I defy you to find someone who doesn’t like roasties. I cook them the way I like them, it’s not chefy but it’s how I want them…

Prep: 5min Cook: 15min then 35min

Ingredients

500g potatoes, halved-ish – in 7.5cm chunks

2-3 beetroot peeled and in thirds/quarters

2-4 decent sized chunks of squash, peeled

vegetable oil

Method

  1. Pre-heat the oven to 225c (fan)
  2. Start cooking the beetroot in salted boiling water, set the timer for 7min.
  3. When it beeps, put a heavy pan in the oven with a covering of about 5mm of veg oil, put the potatoes in a pan of salted boiling water. Set the timer for 8min.
  4. When it beeps drain the veg, give the potatoes a gentle rattle around the pan.
  5. Take the hot oil pan from the oven and place it on a medium/high heat (7/10 induction). Add all the veg and turn to coat with oil.
  6. Cook for 35min in the oven, turning once after 20min.

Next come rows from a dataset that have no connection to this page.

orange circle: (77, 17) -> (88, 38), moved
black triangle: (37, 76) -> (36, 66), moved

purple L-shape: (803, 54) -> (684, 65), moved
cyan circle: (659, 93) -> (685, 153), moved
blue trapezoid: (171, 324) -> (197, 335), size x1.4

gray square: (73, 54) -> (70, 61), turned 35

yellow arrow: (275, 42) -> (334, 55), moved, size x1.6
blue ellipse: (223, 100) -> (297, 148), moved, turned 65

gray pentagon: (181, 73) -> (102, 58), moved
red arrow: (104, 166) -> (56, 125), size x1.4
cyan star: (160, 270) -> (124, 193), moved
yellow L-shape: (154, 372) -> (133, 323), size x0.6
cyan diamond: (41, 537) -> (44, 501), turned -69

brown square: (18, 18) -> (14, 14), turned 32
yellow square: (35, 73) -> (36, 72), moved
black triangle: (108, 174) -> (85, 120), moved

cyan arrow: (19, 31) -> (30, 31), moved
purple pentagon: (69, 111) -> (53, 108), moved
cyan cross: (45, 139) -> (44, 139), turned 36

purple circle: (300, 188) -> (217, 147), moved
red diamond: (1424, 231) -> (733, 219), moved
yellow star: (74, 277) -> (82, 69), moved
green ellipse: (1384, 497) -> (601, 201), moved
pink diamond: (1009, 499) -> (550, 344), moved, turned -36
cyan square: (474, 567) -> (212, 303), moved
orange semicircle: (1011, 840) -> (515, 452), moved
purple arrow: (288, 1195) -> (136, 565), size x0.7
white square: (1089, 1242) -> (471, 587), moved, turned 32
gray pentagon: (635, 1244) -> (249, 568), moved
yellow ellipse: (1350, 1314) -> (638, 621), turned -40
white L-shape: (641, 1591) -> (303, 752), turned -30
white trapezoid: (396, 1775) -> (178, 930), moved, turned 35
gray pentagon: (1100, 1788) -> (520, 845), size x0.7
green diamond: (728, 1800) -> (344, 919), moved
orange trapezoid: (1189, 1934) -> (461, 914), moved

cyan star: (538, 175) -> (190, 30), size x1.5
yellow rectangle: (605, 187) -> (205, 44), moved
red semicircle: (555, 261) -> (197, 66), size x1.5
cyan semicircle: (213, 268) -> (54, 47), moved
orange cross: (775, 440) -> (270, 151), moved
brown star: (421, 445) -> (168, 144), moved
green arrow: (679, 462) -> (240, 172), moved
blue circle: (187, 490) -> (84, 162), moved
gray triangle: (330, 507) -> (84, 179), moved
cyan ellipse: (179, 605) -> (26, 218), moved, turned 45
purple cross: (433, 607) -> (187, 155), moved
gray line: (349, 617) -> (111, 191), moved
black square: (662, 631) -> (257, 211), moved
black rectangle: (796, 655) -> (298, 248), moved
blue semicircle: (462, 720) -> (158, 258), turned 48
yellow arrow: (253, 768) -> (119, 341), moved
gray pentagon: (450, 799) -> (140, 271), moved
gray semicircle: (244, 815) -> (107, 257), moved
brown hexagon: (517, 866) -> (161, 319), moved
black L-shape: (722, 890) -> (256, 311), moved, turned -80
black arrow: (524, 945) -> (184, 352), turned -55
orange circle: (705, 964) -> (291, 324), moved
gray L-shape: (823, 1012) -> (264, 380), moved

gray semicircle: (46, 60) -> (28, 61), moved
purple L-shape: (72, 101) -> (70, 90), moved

Oil choice is important. Veg oil is lighter, and needs a higher temperature. If you use olive oil the potatoes get crispier, but are also more heavily oiled on serving – up to you. Add an extra 5 min cooking time if you want more crisp, or make the potatoes a bit smaller.

Roasties

I serve roasties with rosemary salt so I don’t add salt or herbs to the pan.

You’ll notice I leave the skins on my potatoes – I like them like that, but if you want fluffy crispy roasties, peel and use a floury potato like King Edwards or Sharps Express. If you prefer a waxier potato the par boil them for 10min not 8.

If I roast carrots or squash I add them raw to the hot oil, and if I do want to add something extra I’ll put a whole garlic halved in to roast as well.